AEROFLEX INCORPORATED AND SUBSIDIARIES
NOTES TO PRO FORMA FINANCIAL STATEMENTS (Unaudited)
A. BASIS OF PRESENTATION
The accompanying pro forma financial statements (unaudited) present the financial position and results of operations of Aeroflex Incorporated and subsidiaries (“ARX”) giving effect to the acquisition of the SPG division of UbiNetics Holdings Limited (“SPG”). The acquisition of SPG by ARX was accounted for as a purchase and accordingly, the purchase price was allocated to the assets and liabilities of SPG based on their estimated fair values at May 23, 2005 (the date of acquisition). Adjustments to the purchase price allocation are expected to be finalized before May 2006, upon the receipt of an independent appraisal and the final determination of certain exit costs.
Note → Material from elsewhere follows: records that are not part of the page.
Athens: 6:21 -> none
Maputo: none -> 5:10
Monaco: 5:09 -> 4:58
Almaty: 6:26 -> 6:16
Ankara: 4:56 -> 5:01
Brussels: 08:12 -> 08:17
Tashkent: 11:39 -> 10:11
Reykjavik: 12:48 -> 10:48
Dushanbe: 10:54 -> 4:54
Such adjustments are not expected to be material.
For the purpose of the pro forma balance sheet and the pro forma statements of operations, it is assumed that the acquisition occurred on March 31, 2005 and July 1, 2003, respectively. In order to provide comparability to the respective historical periods, the pro forma statements of operations for the nine months ended March 31, 2005 and the year ended June 30, 2004 do not include a one-time charge of $2,800,000 which was recorded upon acquisition to reflect the write-off of the purchase prices allocated to acquired in-process research and development. As the fiscal year end of SPG was December 31, the accompanying historical statement of operations data related to SPG for the nine months ended March 31, 2005, was derived from their historical results of operations for the year ended December 31, 2004, adding their results of operations for the three months ended March 31, 2005, and subtracting their results of operations for the six months ended June 30, 2004. SPG’s historical statement of operations data for the year ended June 30, 2004, was derived from their historical results of operations for the year ended December 31, 2003, adding their results of operations for the six months ended June 30, 2004, and subtracting their results of operations for the six months ended June 30, 2003.
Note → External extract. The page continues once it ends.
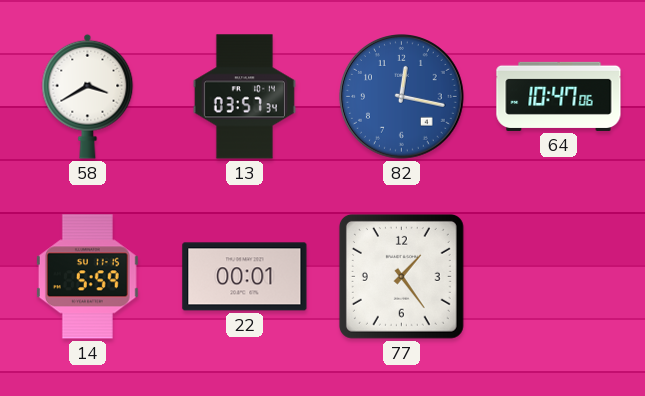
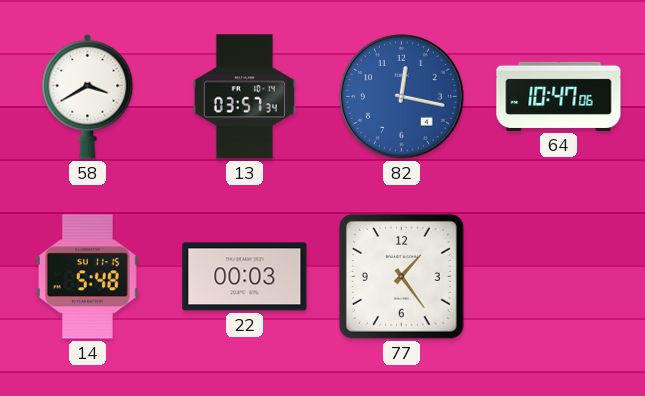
14: 5:59 -> 5:48
22: 00:01 -> 00:03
B. PRO FORMA ADJUSTMENTS AND ASSUMPTIONS
The pro forma financial statements of ARX give effect to the following pro forma adjustments and assumptions:
1. To record the acquisition of SPG by ARX as described in Item 2.01 on Form 8-K filed on May 26, 2005.
2. To record the a) purchase price of $87 million, consisting of: i) $84 million for the acquisition of SPG and (ii) $3 million of acquisition costs, both from ARX’s available cash and proceeds from the sale of marketable securities; b) elimination of SPG’s equity accounts, c) allocation of the purchase price to the fair value of the assets acquired and liabilities assumed, including, for purposes of the pro forma balance sheet, the aforementioned $2,800,000 write-off of the fair value of the acquired in-process research and development and d) deferred tax liabilities related to c) above.
3. To record a) depreciation and amortization based on estimated average remaining lives (average 4 years for intangibles) of assets and adjustments to fair value of assets acquired, b) interest expense on assumed ARX debt incurred and interest income forgone due to the use of available cash and marketable securities to acquire SPG and c) the tax effects of a) and b).